Americans could choose that option. Of course, there is also an alternative, that is increase methods and means of production, and markets at home and abroad combining what was best in France and linking it to a uniquely American system of commerce that relies on local manufacture and strict limits on government involvement in private affairs except to protect workers and ensure parity in global market place where the WTO has often weighted rules in our favor creating resentment and outright hostility toward the dollar.

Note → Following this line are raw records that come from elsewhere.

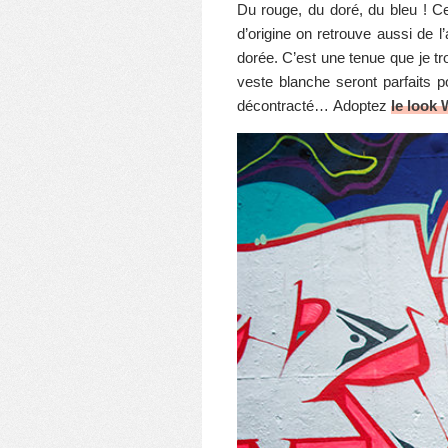
Du rouge, du doré, du bleu ! C
d’origine on retrouve aussi de l
dorée. C’est une tenue que je tro
veste blanche seront parfaits p
décontracté… Adoptez
le loo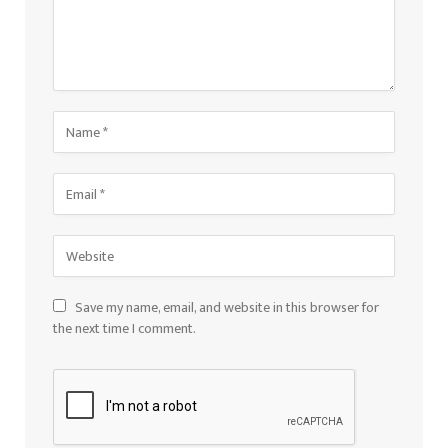
Save my name, email, and website in this browser for
the next time I comment.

Nash's system of economy is similar to the local capitalism one sees at work in China and works for community interest on one level, national interest on another and projects global influence on a third level. But we would only be able to achieve this methodology once we get rid of current and dogmatically trained batch of economic planners who have very little understanding of "economy" outside of how the stock market preforms. One need not have a strong dollar to do so, one needs controls on the liquidity of the dollar to do so, but it helps to have a strong dollar tied to our control of commodities and it makes us a denomination driven asset power more formidable than the EU. It also integrates Americans from Tierra Del Fuego to Newfoundland without so much violence and eventually integrates this system into and with the rest of the world. To achieve this our foreign policies must reflect ones that are non-violent and yet global, engaged and not removed the from the reality of a global marketplace of currency, commodities and ideas.

This system is one that ensures we will survive and thrive in the next century. Alvin Toffler once called this the Third Wave. It is here now. Will we adapt to it in time?